March 25 (UPI) -- Rats can smell hunger, according to a new study. The research showed rats are more generous when exposed to the odor of hunger. The phenomenon suggests rats use odor cues to prioritize care and assistance for rats in need.
Norway rats, Rattus norvegicus, are one of many species known to reciprocally exchange food. The rodents are capable of calculating the cost of assistance, as well as the potential benefit to the recipient.
While rats regularly use calls and gestures to seek food assistance from their peers, this form of communication can be manipulated. To find out whether odor might serve as a more "honest" cue, scientists in Switzerland and Germany designed a series of lab experiments.

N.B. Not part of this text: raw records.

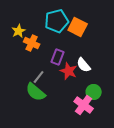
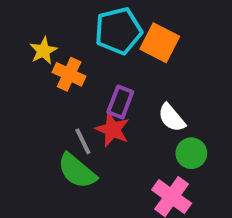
red star: (69, 71) -> (112, 130), moved
gray line: (39, 77) -> (83, 141), turned -64
green circle: (94, 92) -> (191, 153), moved

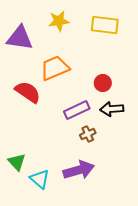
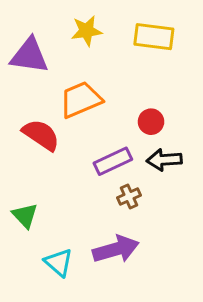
green triangle: (17, 162) -> (25, 216), moved

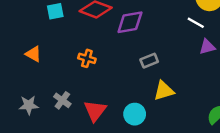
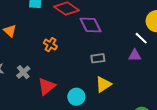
purple diamond: (130, 22) -> (91, 25), turned 60
purple triangle: (207, 47) -> (135, 55), moved
yellow triangle: (164, 91) -> (103, 84), turned -30

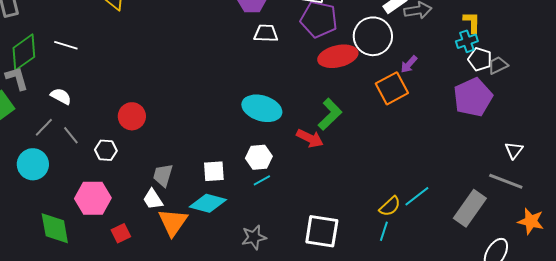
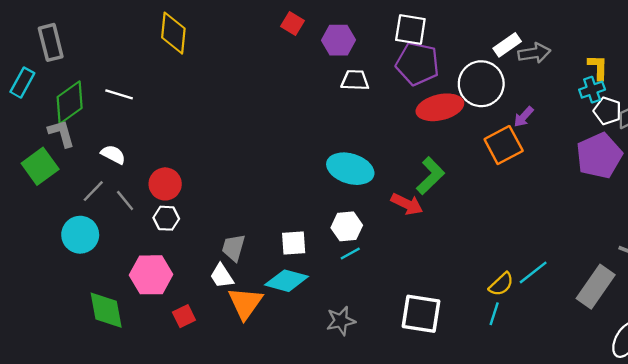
red circle: (132, 116) -> (165, 184), moved

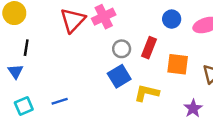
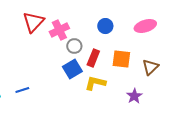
pink cross: (104, 17) -> (59, 30), moved
blue circle: (172, 19) -> (105, 26), moved
red rectangle: (149, 48) -> (93, 58), moved

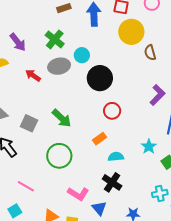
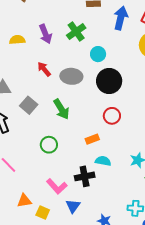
purple arrow: (18, 42) -> (45, 34), moved
gray ellipse: (59, 66) -> (71, 76), moved
red arrow: (33, 75) -> (44, 69), moved
green circle: (59, 156) -> (49, 145), size x0.7
black cross: (112, 182) -> (85, 176), moved, turned 30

Researchers exposed rats to the odors of both starved and nourished rats in separate containers. The rats were provided a mechanism with which to provide food to their neighbor. When exposed to the smell of hunger, rats were more likely to push the food tray toward their neighbor in need.
Scientists described the experiments and results this week in the journal PLOS Biology.
"By using a variant of the sequential iterated prisoner's dilemma paradigm, we show that rats may determine the need of another individual by olfactory cues alone," researchers wrote.
"Rats donate food preferably to social partners in urgent need," scientists concluded.
After studying the effects of smell on rat behavior, scientists analyzed the chemical properties of the air surrounding both hungry and well-fed rats. They found differences in the abundance of seven volatile organic chemicals.
Researchers can't yet be certain whether the process of metabolizing food produces volatile compounds that produce the smell of satiation -- with the "smell" of hunger being the absence of such compounds -- or if a lack of food cues the production of putative pheromones.